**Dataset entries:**

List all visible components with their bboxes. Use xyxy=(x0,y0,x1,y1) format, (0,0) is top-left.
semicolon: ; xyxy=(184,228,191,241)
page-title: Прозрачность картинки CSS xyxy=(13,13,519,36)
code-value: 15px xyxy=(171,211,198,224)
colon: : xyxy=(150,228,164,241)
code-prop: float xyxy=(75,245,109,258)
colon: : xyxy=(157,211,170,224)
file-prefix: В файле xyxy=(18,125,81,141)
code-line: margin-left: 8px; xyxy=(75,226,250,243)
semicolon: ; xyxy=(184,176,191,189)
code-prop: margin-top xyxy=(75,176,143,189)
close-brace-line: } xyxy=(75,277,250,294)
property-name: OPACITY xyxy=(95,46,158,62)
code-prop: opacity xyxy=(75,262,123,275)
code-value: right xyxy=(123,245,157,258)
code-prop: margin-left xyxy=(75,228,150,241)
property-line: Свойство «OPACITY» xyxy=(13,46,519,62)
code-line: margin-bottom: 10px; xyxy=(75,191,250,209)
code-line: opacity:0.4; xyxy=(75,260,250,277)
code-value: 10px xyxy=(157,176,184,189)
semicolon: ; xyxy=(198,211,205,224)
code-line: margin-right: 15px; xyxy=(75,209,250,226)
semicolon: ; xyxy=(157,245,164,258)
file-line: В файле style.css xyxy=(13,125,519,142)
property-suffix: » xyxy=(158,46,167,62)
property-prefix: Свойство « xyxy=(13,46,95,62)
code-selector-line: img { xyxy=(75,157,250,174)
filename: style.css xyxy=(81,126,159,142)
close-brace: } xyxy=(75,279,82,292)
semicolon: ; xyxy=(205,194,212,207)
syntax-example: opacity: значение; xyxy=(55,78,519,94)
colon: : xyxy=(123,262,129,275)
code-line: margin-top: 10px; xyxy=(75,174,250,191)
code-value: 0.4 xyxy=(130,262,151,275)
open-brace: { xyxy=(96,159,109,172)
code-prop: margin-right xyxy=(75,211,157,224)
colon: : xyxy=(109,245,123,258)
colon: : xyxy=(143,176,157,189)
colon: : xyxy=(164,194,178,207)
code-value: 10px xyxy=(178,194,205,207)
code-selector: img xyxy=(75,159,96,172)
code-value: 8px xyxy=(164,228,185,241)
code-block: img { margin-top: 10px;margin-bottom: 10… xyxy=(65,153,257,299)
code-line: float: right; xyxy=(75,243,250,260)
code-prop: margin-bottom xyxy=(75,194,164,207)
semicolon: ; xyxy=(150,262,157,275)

...

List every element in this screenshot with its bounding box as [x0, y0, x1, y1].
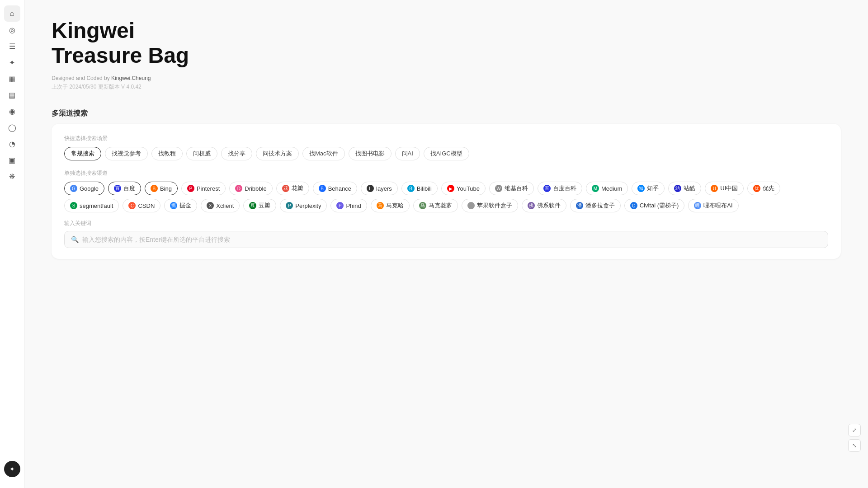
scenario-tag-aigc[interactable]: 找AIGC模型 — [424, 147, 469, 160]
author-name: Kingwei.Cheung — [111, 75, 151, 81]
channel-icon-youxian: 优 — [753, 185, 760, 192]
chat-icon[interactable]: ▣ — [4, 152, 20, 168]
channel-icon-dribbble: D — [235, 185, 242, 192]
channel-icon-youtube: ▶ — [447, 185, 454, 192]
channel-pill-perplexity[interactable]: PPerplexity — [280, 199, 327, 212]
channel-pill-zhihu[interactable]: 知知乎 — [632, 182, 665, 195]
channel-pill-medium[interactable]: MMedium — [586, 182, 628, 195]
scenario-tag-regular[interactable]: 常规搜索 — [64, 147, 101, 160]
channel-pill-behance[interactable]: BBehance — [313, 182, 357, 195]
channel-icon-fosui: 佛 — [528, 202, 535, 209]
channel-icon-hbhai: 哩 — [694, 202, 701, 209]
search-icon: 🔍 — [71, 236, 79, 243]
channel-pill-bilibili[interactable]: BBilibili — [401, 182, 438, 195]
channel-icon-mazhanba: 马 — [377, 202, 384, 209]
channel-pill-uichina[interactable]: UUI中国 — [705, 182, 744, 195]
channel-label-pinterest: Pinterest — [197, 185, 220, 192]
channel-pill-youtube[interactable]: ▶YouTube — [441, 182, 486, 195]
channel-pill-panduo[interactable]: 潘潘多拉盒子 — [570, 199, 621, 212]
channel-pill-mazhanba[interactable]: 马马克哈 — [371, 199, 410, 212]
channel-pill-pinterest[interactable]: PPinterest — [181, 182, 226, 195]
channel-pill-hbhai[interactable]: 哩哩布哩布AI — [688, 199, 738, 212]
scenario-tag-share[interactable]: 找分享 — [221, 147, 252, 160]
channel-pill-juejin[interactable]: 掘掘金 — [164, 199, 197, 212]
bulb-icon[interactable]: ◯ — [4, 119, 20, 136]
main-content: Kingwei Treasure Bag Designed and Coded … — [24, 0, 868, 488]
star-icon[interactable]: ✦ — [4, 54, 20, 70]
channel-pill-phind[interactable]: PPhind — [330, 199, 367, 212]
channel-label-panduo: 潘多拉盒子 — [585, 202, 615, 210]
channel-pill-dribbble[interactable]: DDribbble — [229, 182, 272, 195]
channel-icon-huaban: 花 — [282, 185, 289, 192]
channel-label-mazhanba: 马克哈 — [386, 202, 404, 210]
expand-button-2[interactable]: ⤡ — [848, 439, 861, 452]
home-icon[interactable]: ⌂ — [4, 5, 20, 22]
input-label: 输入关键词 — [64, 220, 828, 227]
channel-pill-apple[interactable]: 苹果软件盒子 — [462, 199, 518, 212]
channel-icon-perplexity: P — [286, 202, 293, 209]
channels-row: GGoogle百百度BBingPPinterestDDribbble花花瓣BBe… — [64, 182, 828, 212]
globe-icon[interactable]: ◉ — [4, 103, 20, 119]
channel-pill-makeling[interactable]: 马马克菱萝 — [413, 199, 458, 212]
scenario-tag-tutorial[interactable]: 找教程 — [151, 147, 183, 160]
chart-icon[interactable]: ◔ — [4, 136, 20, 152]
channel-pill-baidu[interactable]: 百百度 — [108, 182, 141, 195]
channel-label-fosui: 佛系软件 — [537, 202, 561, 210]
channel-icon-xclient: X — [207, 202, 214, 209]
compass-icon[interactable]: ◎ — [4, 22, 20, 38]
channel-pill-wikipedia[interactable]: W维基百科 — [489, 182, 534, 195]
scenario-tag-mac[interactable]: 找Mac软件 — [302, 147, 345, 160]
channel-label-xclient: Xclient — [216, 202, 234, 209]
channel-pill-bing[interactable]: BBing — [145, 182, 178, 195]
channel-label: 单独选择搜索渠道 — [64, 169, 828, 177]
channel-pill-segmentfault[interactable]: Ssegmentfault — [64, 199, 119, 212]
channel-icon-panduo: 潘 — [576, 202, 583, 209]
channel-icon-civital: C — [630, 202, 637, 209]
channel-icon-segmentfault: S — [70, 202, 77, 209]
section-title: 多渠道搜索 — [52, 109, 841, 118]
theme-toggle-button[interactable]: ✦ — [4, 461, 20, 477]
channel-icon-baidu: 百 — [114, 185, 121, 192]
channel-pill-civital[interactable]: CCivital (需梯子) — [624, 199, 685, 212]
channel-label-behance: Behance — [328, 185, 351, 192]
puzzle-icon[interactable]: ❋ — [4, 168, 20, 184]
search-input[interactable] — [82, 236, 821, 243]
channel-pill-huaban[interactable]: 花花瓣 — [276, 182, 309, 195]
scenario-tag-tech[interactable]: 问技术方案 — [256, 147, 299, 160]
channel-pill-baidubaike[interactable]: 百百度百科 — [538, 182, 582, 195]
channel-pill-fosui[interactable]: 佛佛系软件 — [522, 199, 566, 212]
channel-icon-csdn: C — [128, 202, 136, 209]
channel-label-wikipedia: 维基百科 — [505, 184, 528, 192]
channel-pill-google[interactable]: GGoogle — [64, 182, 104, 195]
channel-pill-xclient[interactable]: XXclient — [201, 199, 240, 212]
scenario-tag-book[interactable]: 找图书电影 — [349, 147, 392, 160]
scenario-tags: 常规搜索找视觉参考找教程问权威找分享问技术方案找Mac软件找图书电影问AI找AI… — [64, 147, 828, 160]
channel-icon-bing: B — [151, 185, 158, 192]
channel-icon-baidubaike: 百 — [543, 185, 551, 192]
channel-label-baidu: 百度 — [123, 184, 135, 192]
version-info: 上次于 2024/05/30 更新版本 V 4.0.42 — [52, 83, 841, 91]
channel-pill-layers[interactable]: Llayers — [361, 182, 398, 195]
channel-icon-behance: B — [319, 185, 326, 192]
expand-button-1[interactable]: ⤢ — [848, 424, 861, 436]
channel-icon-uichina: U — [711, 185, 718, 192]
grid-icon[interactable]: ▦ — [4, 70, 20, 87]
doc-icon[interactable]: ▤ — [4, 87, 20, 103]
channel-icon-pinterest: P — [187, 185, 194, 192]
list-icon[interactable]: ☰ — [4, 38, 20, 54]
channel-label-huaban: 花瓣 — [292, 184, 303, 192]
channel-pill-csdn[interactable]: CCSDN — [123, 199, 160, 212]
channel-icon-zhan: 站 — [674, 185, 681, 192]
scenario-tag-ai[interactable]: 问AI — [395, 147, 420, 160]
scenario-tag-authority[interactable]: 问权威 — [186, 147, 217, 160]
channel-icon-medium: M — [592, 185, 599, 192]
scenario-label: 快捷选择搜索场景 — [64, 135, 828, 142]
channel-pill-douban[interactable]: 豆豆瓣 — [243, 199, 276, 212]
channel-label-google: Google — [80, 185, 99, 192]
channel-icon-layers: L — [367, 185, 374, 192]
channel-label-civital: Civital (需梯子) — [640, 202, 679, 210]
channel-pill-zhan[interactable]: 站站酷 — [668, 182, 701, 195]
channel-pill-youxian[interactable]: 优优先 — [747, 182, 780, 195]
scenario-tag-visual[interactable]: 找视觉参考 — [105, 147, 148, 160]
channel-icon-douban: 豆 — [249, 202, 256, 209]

**What the exercise asks:** Where a line of the data includes the string "perplexity", list that line.

**Written response:**
channel-pill-perplexity[interactable]: PPerplexity — [280, 199, 327, 212]
channel-icon-perplexity: P — [286, 202, 293, 209]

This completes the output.